What are the advantages of Active electrodes with respect to shielding ?
 

Please note that the principles of shielded electrode cables were already fully analyzed in a scientific paper by the BioSemi group more than 13 years ago. It is remarkable to see that the technique is regularly presented as something "new" by competitors. Development at BioSemi on the other hand has not stood still during the last decade, resulting in the very successful Active Electrode. The Active Electrode is a superior solution for the problem of interference pickup of the cables, providing the best possible suppression of interference by impedance transformation directly on the electrode.
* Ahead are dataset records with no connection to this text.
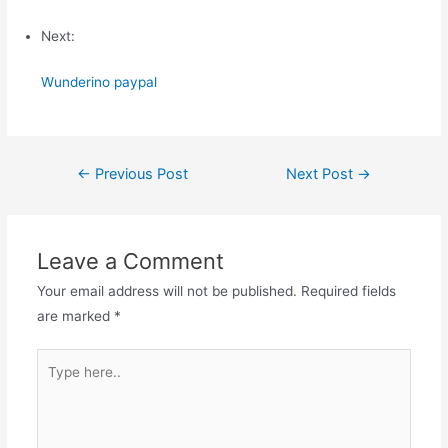
Next:
Wunderino paypal
Post
←
Previous Post
Next Post
→
navigation
Leave a Comment
Your email address will not be published.
Required fields
are marked
*
Type
here..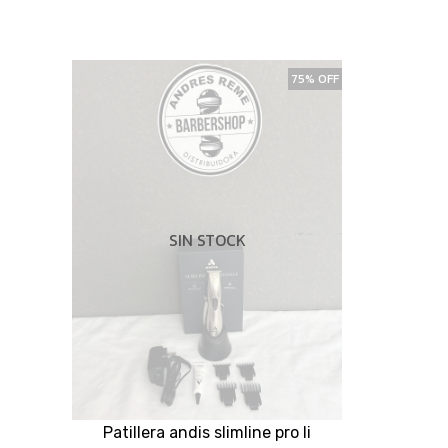
75% OFF
SIN STOCK
Patillera andis slimline pro li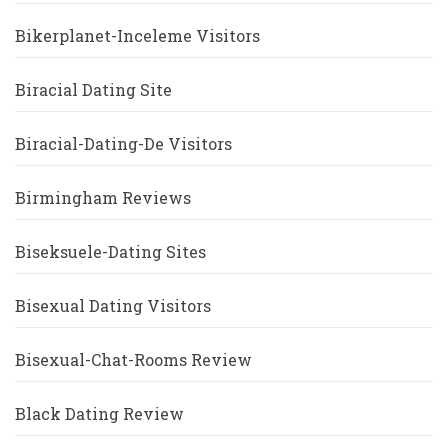
Bikerplanet-Inceleme Visitors
Biracial Dating Site
Biracial-Dating-De Visitors
Birmingham Reviews
Biseksuele-Dating Sites
Bisexual Dating Visitors
Bisexual-Chat-Rooms Review
Black Dating Review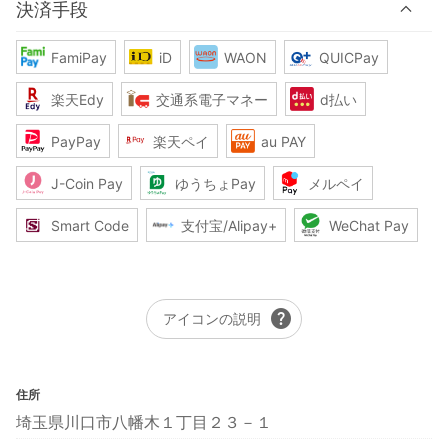
決済手段
FamiPay
iD
WAON
QUICPay
楽天Edy
交通系電子マネー
d払い
PayPay
楽天ペイ
au PAY
J-Coin Pay
ゆうちょPay
メルペイ
Smart Code
支付宝/Alipay+
WeChat Pay
help
アイコンの説明
住所
埼玉県川口市八幡木１丁目２３－１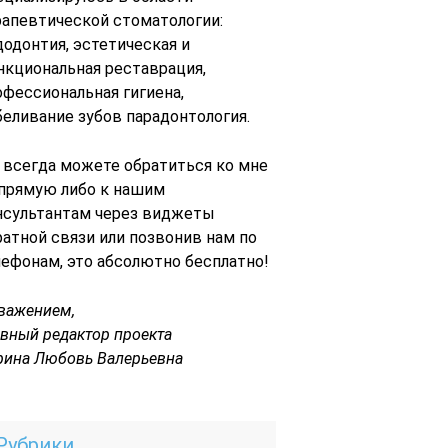
рапевтической стоматологии:
додонтия, эстетическая и
нкциональная реставрация,
офессиональная гигиена,
беливание зубов парадонтология.
 всегда можете обратиться ко мне
 прямую либо к нашим
нсультантам через виджеты
ратной связи или позвонив нам по
лефонам, это абсолютно бесплатно!
уважением,
авный редактор проекта
рина Любовь Валерьевна
Рубрики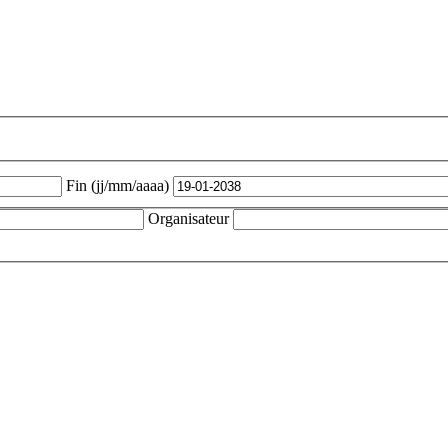
Fin (jj/mm/aaaa)
Organisateur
The Active Electrode has an output impedance of less than 1 Ohm, ensuring that the signal in the cable is fully insensitive to interference (compare this 1 Ohm with the tens or even hundreds of KOhms of a passive electrode and you get an idea of the effectiveness of the principle.) In addition, the Active Electrode has crucial advantages with respect to shielding and guarding (see note) techniques:

Highest possible input impedance because of minimal signal path length between electrode and first amplifier stage.
Minimal stray-capacitances of the input.
Low impedance output of the electrode allows the use of reliable, cost-effective light-weight cables (no need for expensive low-noise heavy coax cables).
Low impedance output of the electrode combined with matched low input impedance of the AD-box eliminates contact problems in the electrode connectors (no "cracking" when you move the electrode cables or connectors as seen with all passive electrode systems).
No need for delicate expensive coaxial plugs. Active electrode systems can use convenient multi-pole plugs. As used in the BioSemi setup with 32 electrodes per connector. (Imagine having a spaghetti of 128 electrode cables going to your headbox)
Low impedance output eliminates artifacts by cable movements. (all systems with shielded coax cable are particularly sensitive to this problem because of micro phony and piezo electric effects generated by the isolation layer between the inner core and the shield).
No danger for amplifier instability because of the absence of complicated feedback loops with unknown parameters (i.e. electrode impedances and subject stray-capacitances). A cable shield driven by a guarding circuit (see note) forms a loop with positive feedback which may become unstable with particular combinations of electrode impedances and subject stray-capacitances (see this paper for more information).

 

Note: Active shielding is nothing else than the 50 year old principle of guarding as described in every textbook on electronic engineering and application notes from several semiconductor companies (Analog devices, Linear Technology). The use of the word 'active' is misleading in this context because the electrode remains fully passive. No electronics are integrated in the electrode. There is no impedance transformation on the electrode.